Early diagnosis is clearly critical, and Y Gerard from the Infectious Diseases Dept, University Tourcoing, France presented a poster recommending routine measurement of anion gap (AG) to allow for early recognition of symptoms [5]. A similar study from Johns Hopkins was also presented at the Retrovirus conference earlier this year [6].

AG was routinely measured every two months since March 2000 in a prospective study involving the whole cohort at this clinic (2065 AG measurements in 806 patients). AG was calculated as ([Na+K]-Cl+CO2]) and defined as high when >20. Twelve patients developed AG>20 (1.5%) all of whom were using HAART. A statistically significant difference was found between use of background NRTIs with 10/374 patients using d4T (2.7%) and 1/326 using AZT (0.3%). Three of these patients were then found to have lactic acidosis, however, AG was elevated in only half the patients who presented with high lactate levels.

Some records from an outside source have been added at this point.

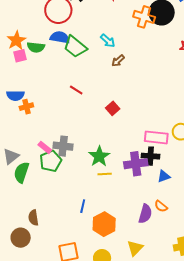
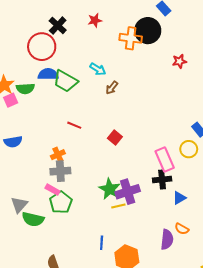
orange cross: (26, 107) -> (58, 155), moved
pink rectangle: (156, 137) -> (165, 159), turned 70
gray cross: (63, 146) -> (60, 171), moved
purple cross: (136, 164) -> (128, 192), moved
green semicircle: (21, 172) -> (33, 219), turned -85

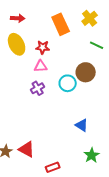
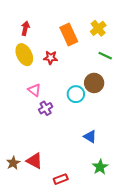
red arrow: (18, 18) -> (25, 28), turned -80
pink triangle: (41, 66) -> (34, 90), moved, turned 40
purple cross: (38, 88) -> (46, 108), moved

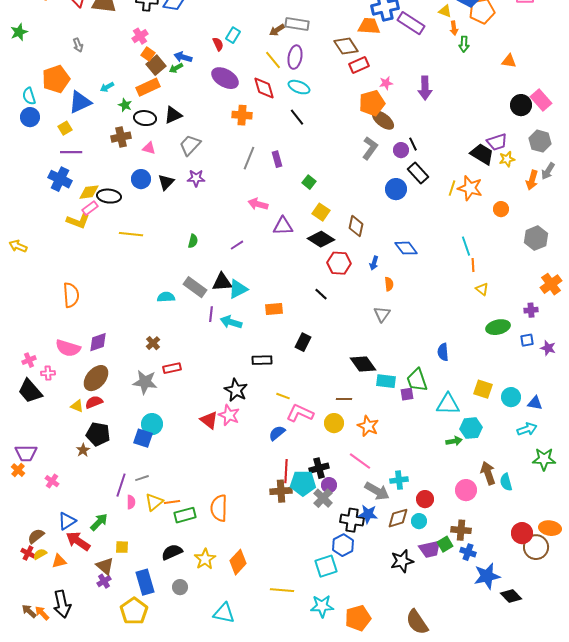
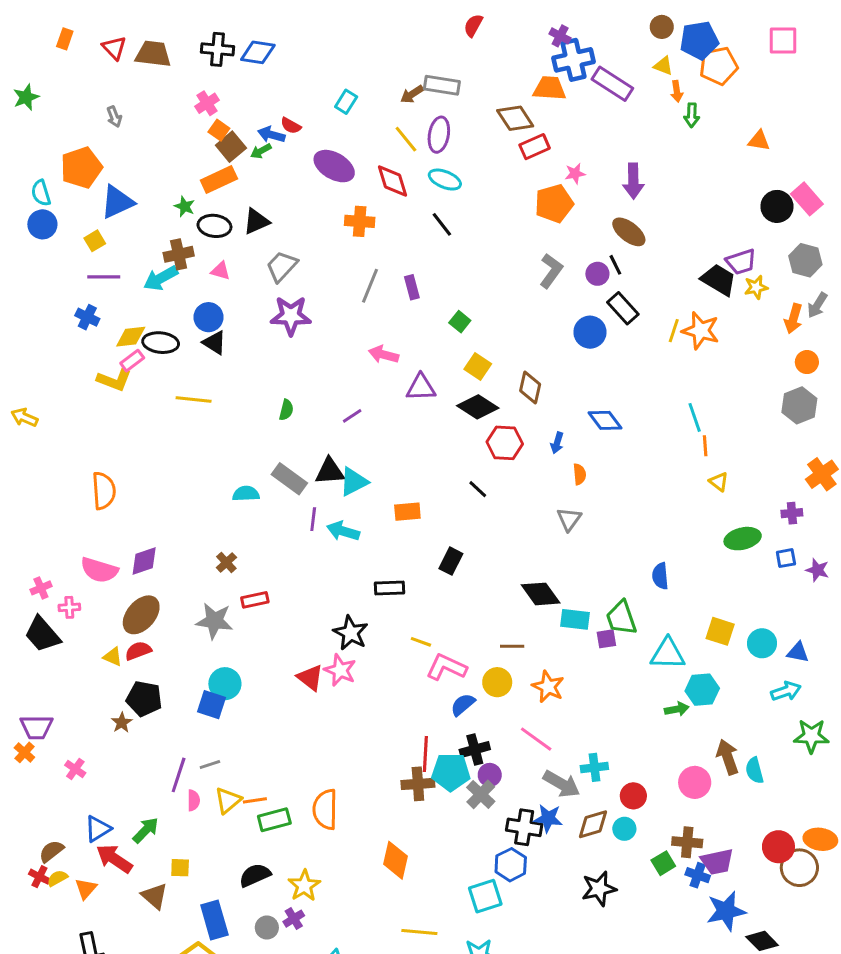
red semicircle: (218, 44) -> (291, 126), moved, turned 144
cyan arrow: (107, 87) -> (161, 278), moved, size x1.6
brown ellipse: (383, 120) -> (629, 232), moved
purple star: (196, 178) -> (291, 316), size x1.5
blue cross: (60, 179) -> (87, 317), size x0.7
black triangle: (166, 182) -> (214, 343), moved, turned -42
orange circle: (501, 209) -> (807, 362), moved
blue semicircle: (277, 433) -> (463, 705), moved
purple trapezoid: (430, 549) -> (717, 862), moved
orange triangle: (59, 561) -> (86, 889), turned -35
orange diamond: (238, 562) -> (395, 860), moved, turned -30
purple cross: (104, 581) -> (294, 919), moved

One case of lactic acidosis was diagnosed with a high AG of 30.3 (lactate 9 mmol/l) which resolved following discontinuation of ARVs and administration of carnitine, riboflavin, vitamin C, E and co-enzyme Q. Treatment was also interrupted in another with AG of 25.8 (lactate 4.2 mmol/l). Three patients also normalised AG in whom elevated lactate was detected while continuing on the same treatment.

References:

1. Montaner, J et al – Screening for Nucleoside-Associated Lactic Acidosis. Abstract TuPpB1233. XIII World AIDS Conference, Durban, 2000.
2. Church, J et al – Near-Fatal Metabolic Acidosis, Liver Failure in Mitochondrial DNA Depletion in an HIV-infected Child Treated with Combination ARV Therapy.Abstract 58. 7th CROI, 2000. http://www.retroconference.org/2000/abstracts/58.htm
3. Brinkman, K et al – Treatment of Lactic Acidosis. Abstract P15. 2nd Intl Workshop on Adverse Drug Interactions and Lipodystrophy, Toronto, Sep 2000.
4. Riboflavin: Fouty et al (Lancet 1998) and Luzatti et al (Lancet, 1999). L-carnitine: Cloosens et al (AIDS, 2000). Co-enzyme Q: Lenzo et al (AIDS 1997) and John S (AIDS, 2000).
5. Gazzard, Y et al – Early Diagnosis of Lactic Acidosis in HIV-infected Adults Receiving ARVs: Anion Gap Measurement. Abstract P19. 2nd Intl Workshop on Adverse Drug Interactions and Lipodystrophy, Toronto, Sep 2000.
6. Moore, R et al – Differences in Anion Gap with Different NRTI Combinations. Abstract 55. 7th CROI, 2000.